- Task requirements
The answer must be every line from the entries below that includes "Additional".

(Page segmentation data)
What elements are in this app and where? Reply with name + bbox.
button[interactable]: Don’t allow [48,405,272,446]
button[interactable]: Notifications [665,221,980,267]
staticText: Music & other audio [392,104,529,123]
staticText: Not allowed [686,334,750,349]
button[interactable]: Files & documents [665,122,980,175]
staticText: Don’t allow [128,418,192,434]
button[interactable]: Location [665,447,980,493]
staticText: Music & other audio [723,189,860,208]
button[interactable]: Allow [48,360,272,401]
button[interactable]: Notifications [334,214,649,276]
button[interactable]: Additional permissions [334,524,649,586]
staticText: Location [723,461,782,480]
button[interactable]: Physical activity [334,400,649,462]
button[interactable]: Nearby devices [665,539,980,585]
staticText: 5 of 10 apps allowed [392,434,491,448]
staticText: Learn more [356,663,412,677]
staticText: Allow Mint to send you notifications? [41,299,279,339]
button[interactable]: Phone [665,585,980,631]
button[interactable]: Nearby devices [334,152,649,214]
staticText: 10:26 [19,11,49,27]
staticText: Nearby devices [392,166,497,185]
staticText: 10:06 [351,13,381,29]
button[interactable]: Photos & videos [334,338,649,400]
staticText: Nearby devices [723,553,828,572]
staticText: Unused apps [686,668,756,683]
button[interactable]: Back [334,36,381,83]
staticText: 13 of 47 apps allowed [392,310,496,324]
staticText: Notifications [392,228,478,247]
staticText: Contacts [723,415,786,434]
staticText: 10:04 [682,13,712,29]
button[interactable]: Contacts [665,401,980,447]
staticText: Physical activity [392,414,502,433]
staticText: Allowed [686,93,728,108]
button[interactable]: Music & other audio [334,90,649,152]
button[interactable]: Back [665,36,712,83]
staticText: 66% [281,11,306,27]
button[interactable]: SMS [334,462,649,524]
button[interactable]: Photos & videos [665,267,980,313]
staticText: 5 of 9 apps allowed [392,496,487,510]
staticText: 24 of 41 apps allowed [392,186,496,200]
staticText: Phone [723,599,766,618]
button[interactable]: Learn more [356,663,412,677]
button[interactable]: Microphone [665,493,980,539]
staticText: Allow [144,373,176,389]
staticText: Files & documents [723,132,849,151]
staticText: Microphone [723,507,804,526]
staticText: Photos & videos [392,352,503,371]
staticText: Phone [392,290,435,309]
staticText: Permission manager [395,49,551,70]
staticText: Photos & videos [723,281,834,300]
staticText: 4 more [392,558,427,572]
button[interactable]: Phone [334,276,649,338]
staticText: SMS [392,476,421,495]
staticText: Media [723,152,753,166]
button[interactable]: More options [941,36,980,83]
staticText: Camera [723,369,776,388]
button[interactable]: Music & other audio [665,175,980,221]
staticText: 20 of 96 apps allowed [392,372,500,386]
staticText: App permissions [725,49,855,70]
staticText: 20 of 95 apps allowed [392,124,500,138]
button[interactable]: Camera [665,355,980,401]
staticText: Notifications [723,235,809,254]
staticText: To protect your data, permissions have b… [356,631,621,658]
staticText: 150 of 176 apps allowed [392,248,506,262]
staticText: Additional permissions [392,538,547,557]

- Answer area
button[interactable]: Additional permissions [334,524,649,586]
staticText: Additional permissions [392,538,547,557]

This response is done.